◆ **TASK TO COMPLETE**: Transcribe all the data below exactly, leaving its pictures out.

◆ **DATASET EXCERPTS**:
○ ○ ○ ○

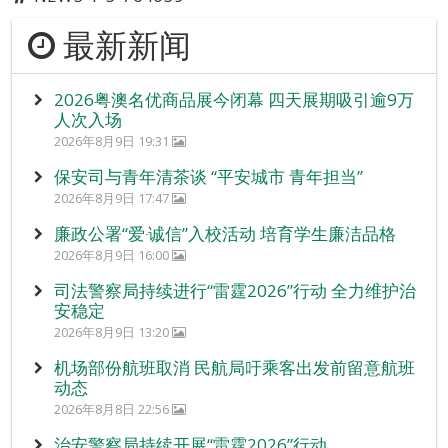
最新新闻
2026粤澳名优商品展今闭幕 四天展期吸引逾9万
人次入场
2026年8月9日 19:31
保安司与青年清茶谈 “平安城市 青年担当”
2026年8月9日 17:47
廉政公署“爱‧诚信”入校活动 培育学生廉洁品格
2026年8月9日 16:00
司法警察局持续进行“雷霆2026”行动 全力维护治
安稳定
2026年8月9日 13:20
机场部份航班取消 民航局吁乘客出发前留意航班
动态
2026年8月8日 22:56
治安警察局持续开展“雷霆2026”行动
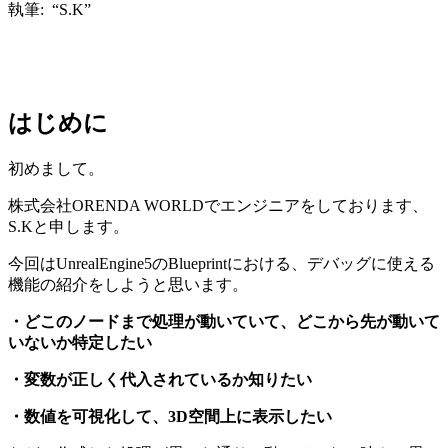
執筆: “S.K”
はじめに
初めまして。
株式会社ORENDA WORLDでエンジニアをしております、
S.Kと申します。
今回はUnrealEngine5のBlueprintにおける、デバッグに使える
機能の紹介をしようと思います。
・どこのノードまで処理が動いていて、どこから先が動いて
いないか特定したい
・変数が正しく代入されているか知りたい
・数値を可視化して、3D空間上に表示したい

○ ○ ○ ○

◆ **ANSWER SECTION**:
最新新闻
2026粤澳名优商品展今闭幕 四天展期吸引逾9万
人次入场
2026年8月9日 19:31
保安司与青年清茶谈 “平安城市 青年担当”
2026年8月9日 17:47
廉政公署“爱‧诚信”入校活动 培育学生廉洁品格
2026年8月9日 16:00
司法警察局持续进行“雷霆2026”行动 全力维护治
安稳定
2026年8月9日 13:20
机场部份航班取消 民航局吁乘客出发前留意航班
动态
2026年8月8日 22:56
治安警察局持续开展“雷霆2026”行动
執筆: “S.K”
はじめに
初めまして。
株式会社ORENDA WORLDでエンジニアをしております、
S.Kと申します。
今回はUnrealEngine5のBlueprintにおける、デバッグに使える
機能の紹介をしようと思います。
・どこのノードまで処理が動いていて、どこから先が動いて
いないか特定したい
・変数が正しく代入されているか知りたい
・数値を可視化して、3D空間上に表示したい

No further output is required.